Open AccessDe Novo Discovery of High-Affinity Peptide Binders for the SARS-CoV-2 Spike Protein
Author(s) -
Sebastian Pomplun,
Muhammad Jbara,
Anthony J. Quartararo,
Genwei Zhang,
Joseph S. Brown,
YenChun Lee,
Xiyun Ye,
Stephanie Hanna,
Bradley L. Pentelute
Publication year - 2020
Publication title -
acs central science
Language(s) - English
Resource type - Journals
SCImago Journal Rank - 4.893
H-Index - 76
eISSN - 2374-7951
pISSN - 2374-7943
DOI - 10.1021/acscentsci.0c01309
Subject(s) - biotinylation , peptide , chemistry , covid-19 , peptide library , dissociation constant , coronavirus , computational biology , biochemistry , combinatorial chemistry , microbiology and biotechnology , peptide sequence , biology , receptor , infectious disease (medical specialty) , medicine , disease , pathology , gene
The β-coronavirus SARS-CoV-2 has caused a global pandemic. Affinity reagents targeting the SARS-CoV-2 spike protein are of interest for the development of therapeutics and diagnostics.
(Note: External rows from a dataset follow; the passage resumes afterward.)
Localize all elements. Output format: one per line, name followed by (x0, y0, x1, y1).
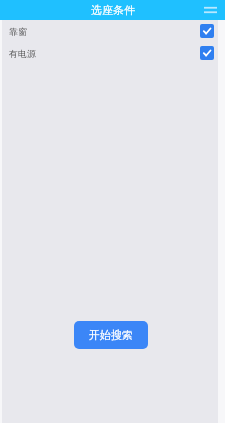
button[interactable]: 靠窗 (2, 20, 218, 42)
button[interactable]: 有电源 (2, 42, 218, 64)
staticText: 开始搜索 (89, 328, 133, 342)
button[interactable]: Menu (202, 2, 218, 18)
button[interactable]: 开始搜索 (74, 321, 148, 349)
staticText: 选座条件 (91, 3, 135, 17)
staticText: 有电源 (9, 48, 36, 59)
staticText: 靠窗 (9, 26, 27, 37)
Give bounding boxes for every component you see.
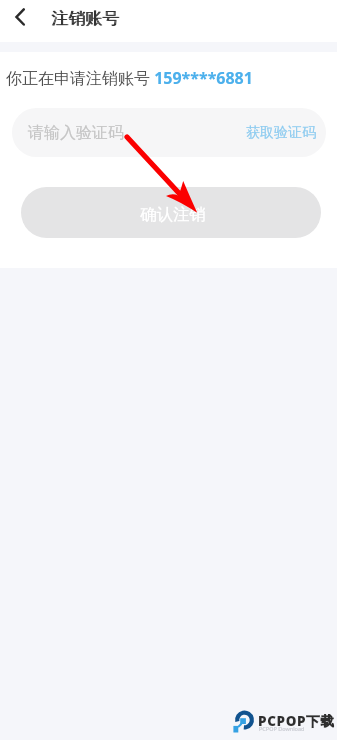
staticText: 注销账号 xyxy=(52,8,120,29)
button[interactable]: 确认注销 xyxy=(21,187,321,238)
staticText: 你正在申请注销账号 159****6881 xyxy=(6,67,253,89)
staticText: PCPOP Download xyxy=(259,725,305,732)
staticText: 注销账号 xyxy=(51,8,119,29)
button[interactable]: 获取验证码 xyxy=(230,112,326,154)
staticText: 请输入验证码 xyxy=(28,123,124,143)
staticText: 获取验证码 xyxy=(246,124,316,142)
staticText: 确认注销 xyxy=(140,204,206,225)
staticText: PCPOP下载 xyxy=(258,712,335,730)
button[interactable]: 返回 xyxy=(0,0,40,42)
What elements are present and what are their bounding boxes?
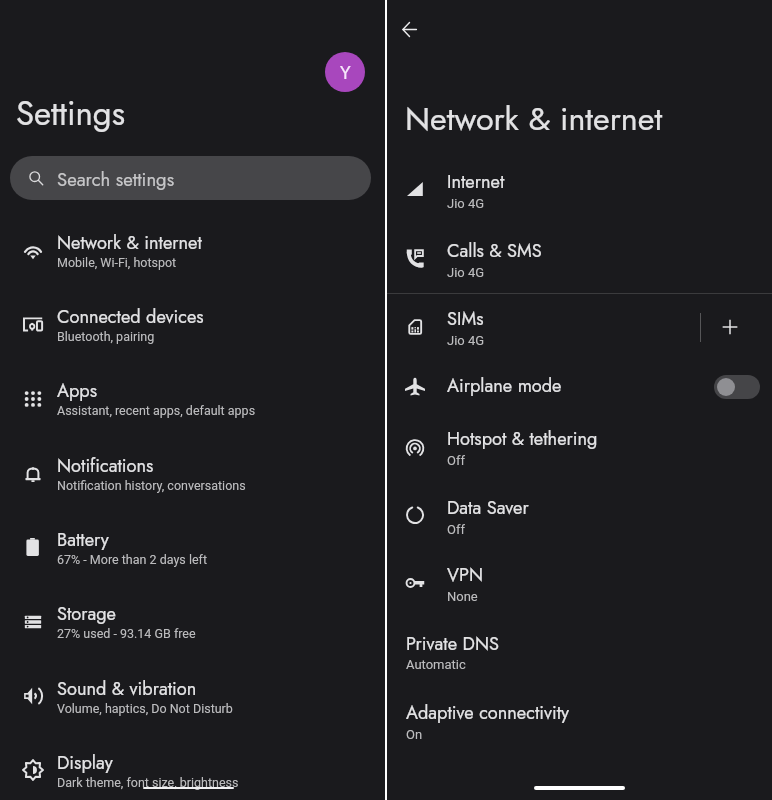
staticText: VPN <box>447 562 484 588</box>
staticText: Search settings <box>57 166 175 193</box>
staticText: Data Saver <box>447 495 529 521</box>
staticText: Jio 4G <box>447 265 485 280</box>
button[interactable] <box>387 548 772 617</box>
staticText: Network & internet <box>57 230 202 256</box>
staticText: Settings <box>16 90 125 138</box>
button[interactable]: Airplane mode toggle <box>714 375 760 399</box>
button[interactable]: Add SIM <box>710 307 750 347</box>
staticText: 67% - More than 2 days left <box>57 552 207 567</box>
staticText: Volume, haptics, Do Not Disturb <box>57 701 233 716</box>
button[interactable] <box>0 438 385 512</box>
staticText: Y <box>340 59 351 86</box>
staticText: Display <box>57 750 113 776</box>
button[interactable] <box>0 289 385 363</box>
button[interactable] <box>0 215 385 289</box>
staticText: Adaptive connectivity <box>406 700 570 726</box>
button[interactable] <box>387 155 772 224</box>
staticText: Notifications <box>57 453 154 479</box>
staticText: Private DNS <box>406 631 499 657</box>
button[interactable] <box>0 735 385 800</box>
staticText: Bluetooth, pairing <box>57 329 155 344</box>
staticText: None <box>447 589 478 604</box>
button[interactable]: Back <box>393 13 425 45</box>
button[interactable] <box>387 617 772 686</box>
button[interactable] <box>0 363 385 437</box>
staticText: Off <box>447 453 465 468</box>
staticText: Jio 4G <box>447 196 485 211</box>
staticText: Dark theme, font size, brightness <box>57 775 239 790</box>
button[interactable] <box>387 293 772 362</box>
button[interactable] <box>0 586 385 660</box>
button[interactable] <box>387 412 772 481</box>
staticText: Hotspot & tethering <box>447 426 598 452</box>
staticText: On <box>406 727 423 742</box>
button[interactable] <box>0 661 385 735</box>
button[interactable] <box>387 224 772 293</box>
staticText: Internet <box>447 169 505 195</box>
button[interactable] <box>387 686 772 756</box>
staticText: Storage <box>57 601 116 627</box>
button[interactable] <box>0 512 385 586</box>
staticText: Apps <box>57 378 98 404</box>
staticText: Off <box>447 522 465 537</box>
staticText: Assistant, recent apps, default apps <box>57 403 256 418</box>
staticText: Jio 4G <box>447 333 485 348</box>
staticText: Calls & SMS <box>447 238 542 264</box>
staticText: SIMs <box>447 306 484 332</box>
staticText: Network & internet <box>405 95 663 142</box>
staticText: Battery <box>57 527 109 553</box>
button[interactable] <box>387 359 772 414</box>
staticText: Airplane mode <box>447 373 562 399</box>
staticText: 27% used - 93.14 GB free <box>57 626 196 641</box>
staticText: Connected devices <box>57 304 204 330</box>
staticText: Mobile, Wi-Fi, hotspot <box>57 255 177 270</box>
staticText: Sound & vibration <box>57 676 197 702</box>
staticText: Notification history, conversations <box>57 478 246 493</box>
button[interactable]: Search settings <box>10 156 371 200</box>
button[interactable]: Account <box>325 52 365 92</box>
button[interactable] <box>387 481 772 550</box>
staticText: Automatic <box>406 657 466 672</box>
We used affinity selection-mass spectrometry for the rapid discovery of synthetic high-affinity peptide binders for the receptor binding domain (RBD) of the SARS-CoV-2 spike protein. From library screening with 800 million synthetic peptides, we identified three sequences with nanomolar affinities (dissociation constants K d = 80-970 nM) for RBD and selectivity over human serum proteins. Nanomolar RBD concentrations in a biological matrix could be detected using the biotinylated lead peptide in ELISA format. These peptides do not compete for ACE2 binding, and their site of interaction on the SARS-CoV-2-spike-RBD might be unrelated to the ACE2 binding site, making them potential orthogonal reagents for sandwich immunoassays. These findings serve as a starting point for the development of SARS-CoV-2 diagnostics or conjugates for virus-directed delivery of therapeutics.